Stored dataset items
'''

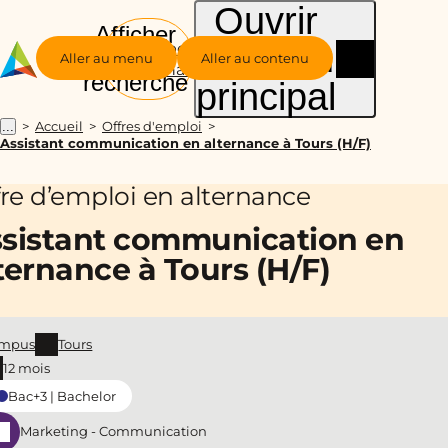
Ouvrir
Afficher
le menu
Groupe
la
Aller au menu
Aller au contenu
Alternance
recherche
principal
Accueil
Offres d'emploi
...
Assistant communication en alternance à Tours (H/F)
fre d’emploi en alternance
sistant communication en
ternance à Tours (H/F)
mpus
Tours
12 mois
Bac+3 | Bachelor
Marketing - Communication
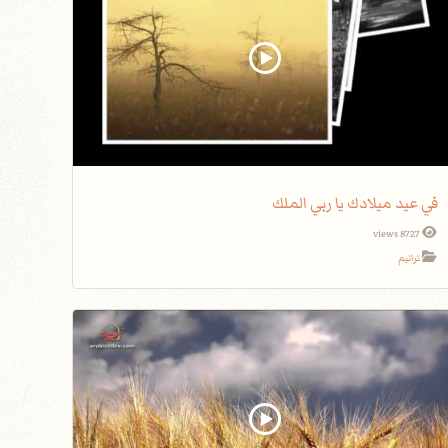
في عيد ميلادك يا ربي الملك
8727 views
ترانيم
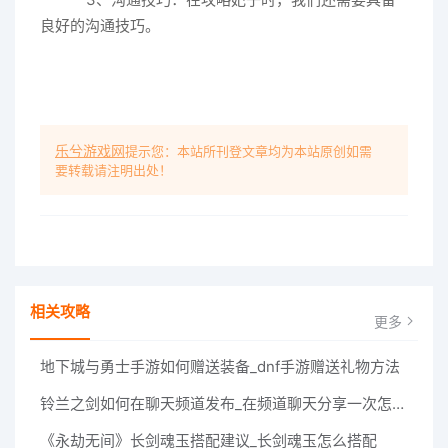
良好的沟通技巧。
乐兮游戏网
提示您：本站所刊登文章均为本站原创如需
要转载请注明出处！
相关攻略
更多
地下城与勇士手游如何赠送装备_dnf手游赠送礼物方法
铃兰之剑如何在聊天频道发布_在频道聊天分享一次怎么做
《永劫无间》长剑魂玉搭配建议_长剑魂玉怎么搭配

'''

◆ **Task statement**
Pull every line containing "emploi" from the data.

◆ **Response for this exercise**
Offres d'emploi
fre d’emploi en alternance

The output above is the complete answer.